Dimensionality can be more complicated, however, because the stress function that calculates \(\chi^2\) has to optimized rather carefully using a number of different algorithms. The various algorithms that can be used to optimize this function are described below
ARRANGE_POINTS | Arrange points in a low dimensional space so that the (transformed) distances between points in the low dimensional space match the dissimilarities provided in an input matrix. |
CLASSICAL_MDS | Create a low-dimensional projection of a trajectory using the classical multidimensional scaling algorithm. |
CREATE_MASK | Create a mask vector to use for landmark selection |
PCA | Perform principal component analysis (PCA) using either the positions of the atoms a large number of collective variables as input. |
PROJECT_POINTS | Find the projection of a point in a low dimensional space by matching the (transformed) distance between it and a series of reference configurations that were input |
SKETCHMAP | Construct a sketch map projection of the input data |
SKETCHMAP_PROJECTION | Read in a sketch-map projection |
The following methods are available for printing the result output by the various analysis algorithms:
OUTPUT_ANALYSIS_DATA_TO_COLVAR | Output the results from an analysis using the PLUMED colvar file format. |
OUTPUT_ANALYSIS_DATA_TO_PDB | Output the results from an analysis using the PDB file format. |
Using the above commands to output the data from any form of analysis is important as the STRIDE with which you output the data to a COLVAR or PDB file controls how frequently the analysis is performed on the collected data . If you specified no stride on the output lines then PLUMED assumes you want to perform analysis on the entire trajectory.

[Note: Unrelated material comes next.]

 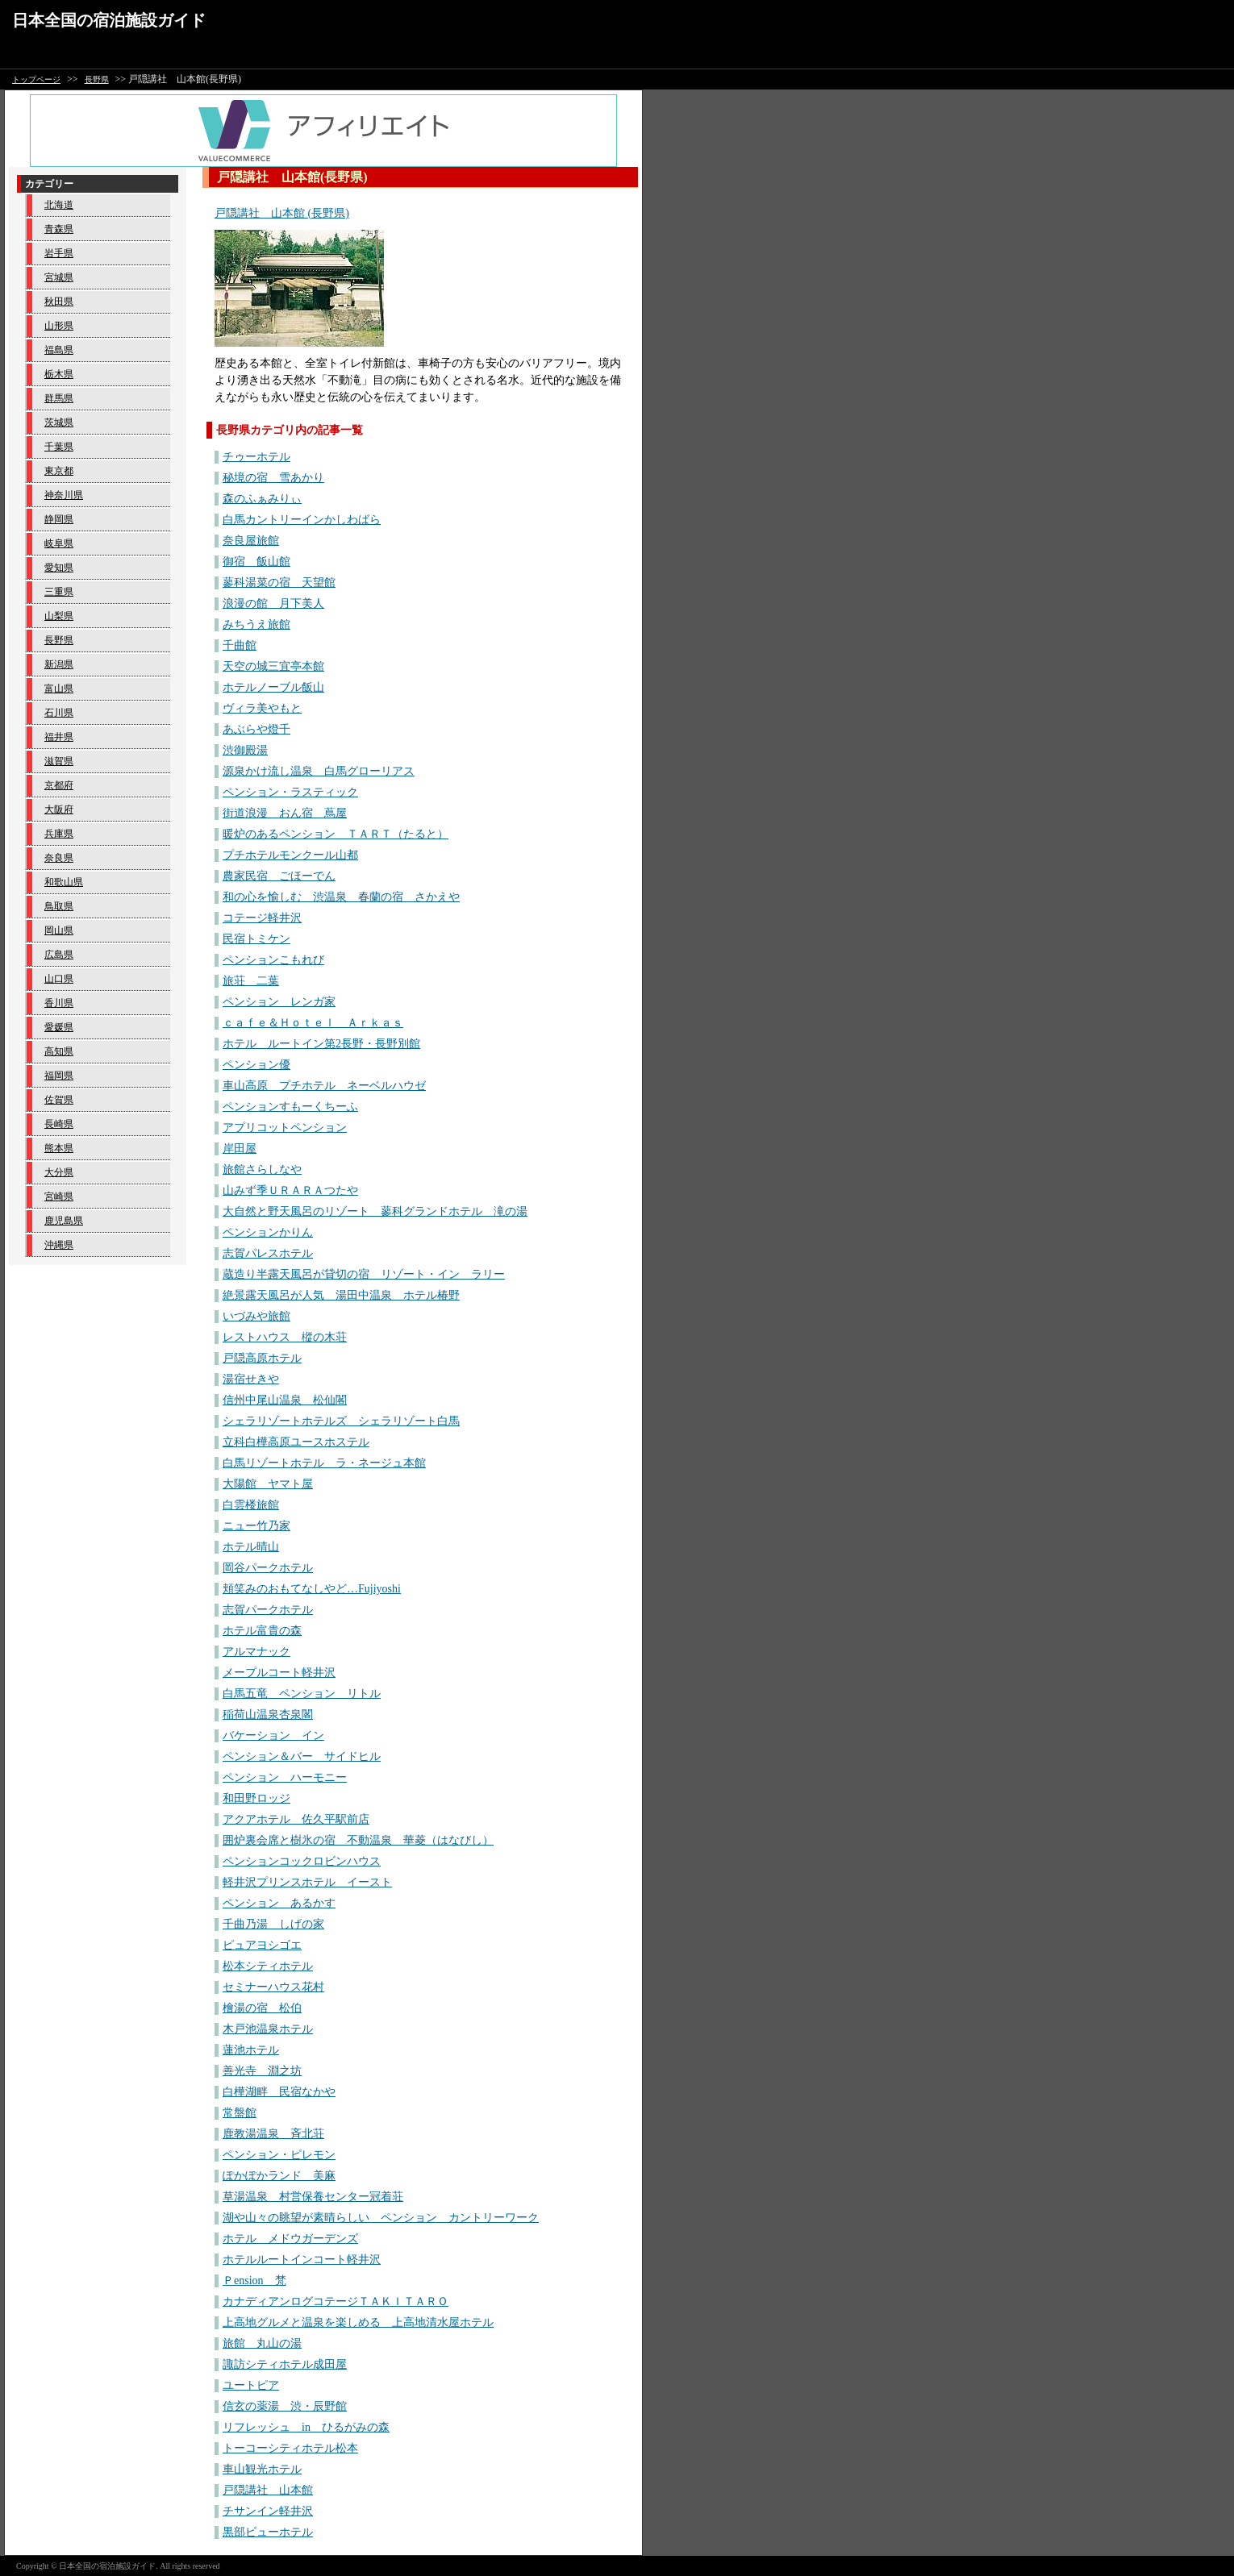 I want to click on ホテル富貴の森, so click(x=262, y=1631).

If you use the above commands to output data from one of the Landmark Selection algorithms then only the second will give you information on the atomic positions in your landmark configurations and their associated weights. The first of these commands will give the values of the colvars in the landmark configurations only. If you use the above commands to output data from one of the Dimensionality Reduction algorithms then OUTPUT_ANALYSIS_DATA_TO_COLVAR will give you an output file that contains the projection for each of your input points. OUTPUT_ANALYSIS_DATA_TO_PDB will give you a PDB that contains the position of the input point, the projections and the weight of the configuration.
A nice feature of plumed is that when you use Landmark Selection algorithms or Dimensionality Reduction algorithms the output information is just a vector of variables. As such you can use HISTOGRAM to construct a histogram of the information generated by these algorithms.